**Data section:**
===

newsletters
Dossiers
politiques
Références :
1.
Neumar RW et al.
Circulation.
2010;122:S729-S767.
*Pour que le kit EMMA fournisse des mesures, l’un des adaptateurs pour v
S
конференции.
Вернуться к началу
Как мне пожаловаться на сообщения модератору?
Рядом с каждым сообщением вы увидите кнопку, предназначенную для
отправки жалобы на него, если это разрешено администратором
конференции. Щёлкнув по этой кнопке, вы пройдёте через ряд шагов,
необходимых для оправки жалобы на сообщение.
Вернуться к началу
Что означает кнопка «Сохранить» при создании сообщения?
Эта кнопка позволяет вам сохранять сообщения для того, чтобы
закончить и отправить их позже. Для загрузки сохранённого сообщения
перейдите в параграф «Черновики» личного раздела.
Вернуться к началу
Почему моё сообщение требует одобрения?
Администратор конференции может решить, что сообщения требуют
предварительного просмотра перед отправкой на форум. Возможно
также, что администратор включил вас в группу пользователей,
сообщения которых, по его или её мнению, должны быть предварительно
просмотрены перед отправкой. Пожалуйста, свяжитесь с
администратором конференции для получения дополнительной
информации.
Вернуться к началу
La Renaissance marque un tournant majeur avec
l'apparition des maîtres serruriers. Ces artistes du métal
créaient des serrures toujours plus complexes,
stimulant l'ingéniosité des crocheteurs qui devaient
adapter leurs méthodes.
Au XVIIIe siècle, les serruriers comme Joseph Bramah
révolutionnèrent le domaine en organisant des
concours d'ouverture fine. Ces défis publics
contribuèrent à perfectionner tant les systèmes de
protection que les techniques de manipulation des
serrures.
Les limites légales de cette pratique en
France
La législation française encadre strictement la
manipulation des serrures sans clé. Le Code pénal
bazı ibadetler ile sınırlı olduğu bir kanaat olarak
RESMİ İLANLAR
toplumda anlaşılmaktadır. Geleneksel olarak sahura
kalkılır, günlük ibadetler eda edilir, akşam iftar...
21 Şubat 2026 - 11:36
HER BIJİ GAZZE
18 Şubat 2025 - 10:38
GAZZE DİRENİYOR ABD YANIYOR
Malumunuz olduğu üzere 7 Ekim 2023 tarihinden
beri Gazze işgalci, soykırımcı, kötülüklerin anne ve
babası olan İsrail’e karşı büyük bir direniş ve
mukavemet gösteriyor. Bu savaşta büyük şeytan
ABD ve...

===

**Work to be completed:** Show me every line of the entries above that holds "olarak".

**Exercise answer:**
bazı ibadetler ile sınırlı olduğu bir kanaat olarak
toplumda anlaşılmaktadır. Geleneksel olarak sahura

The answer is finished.